Dans le cadre des Journées de la Mémoire de l’esclavage à Bordeaux, le Ghana, pays invité, était présent au Musée d’Aquitaine (jeudi 11 mai, 18 h-20 h), sous forme de courts métrages sur les vestiges architecturaux ghanéens hérités de la traite négrière. Les courts métrages projetés au Musée étaient au nombre de trois : Le Fort de Christianborg, Le Fort de Richter, Le Pensionnat religieux d’Osu Salem. Les films ont été réalisés avec la collaboration de Juan Gelas, co-réalisateur des Routes de l’esclavage, 2018, avec Daniel Cattier et Fanny Glissant.
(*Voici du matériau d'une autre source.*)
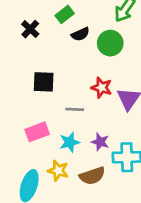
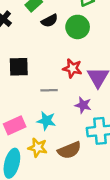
pink rectangle: (37, 132) -> (15, 125), moved
cyan star: (70, 142) -> (46, 121), turned 30
purple star: (100, 142) -> (83, 105), moved

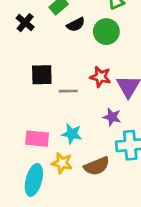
gray line: (49, 90) -> (68, 91), moved
pink rectangle: (15, 125) -> (37, 139), turned 30

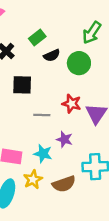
black square: (42, 75) -> (22, 85), moved
purple star: (112, 117) -> (64, 139), moved
yellow star: (62, 163) -> (33, 179), turned 30

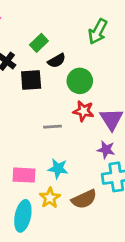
green circle: (79, 63) -> (80, 81), moved
black square: (22, 85) -> (31, 80), moved
purple star: (64, 139) -> (106, 150), moved

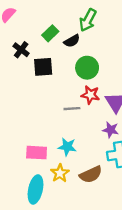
green arrow: (98, 32) -> (88, 20), moved
black semicircle: (57, 61) -> (72, 41), moved
gray line: (53, 127) -> (72, 109), moved

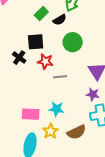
black cross: (21, 50) -> (19, 58), moved
red star: (90, 95) -> (45, 61), moved

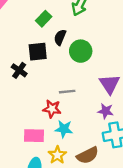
black semicircle: (60, 20) -> (60, 37), moved, turned 144
red star: (45, 61) -> (52, 109), moved

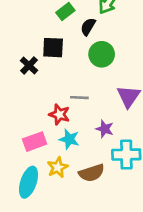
black semicircle: (60, 37) -> (88, 27), moved
purple star: (106, 111) -> (105, 129), moved
pink rectangle: (34, 136) -> (35, 142), turned -30

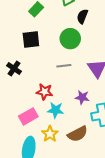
black semicircle: (88, 27) -> (82, 16), moved
black cross: (29, 65) -> (14, 69), moved
gray line: (79, 98) -> (64, 66), moved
Kaddu Diaspora Média était présent lors de cette rencontre. Pour cette brève entrevue, l’accueil et le contact avec M. Wellington nous ont été facilités par M. Yoann Lopez, Chargé de Mission pour la Politique Mémorielle et la Lutte contre le Racisme à la Mairie de Bordeaux. La traduction a été très aimablement assurée par Juan Gelas.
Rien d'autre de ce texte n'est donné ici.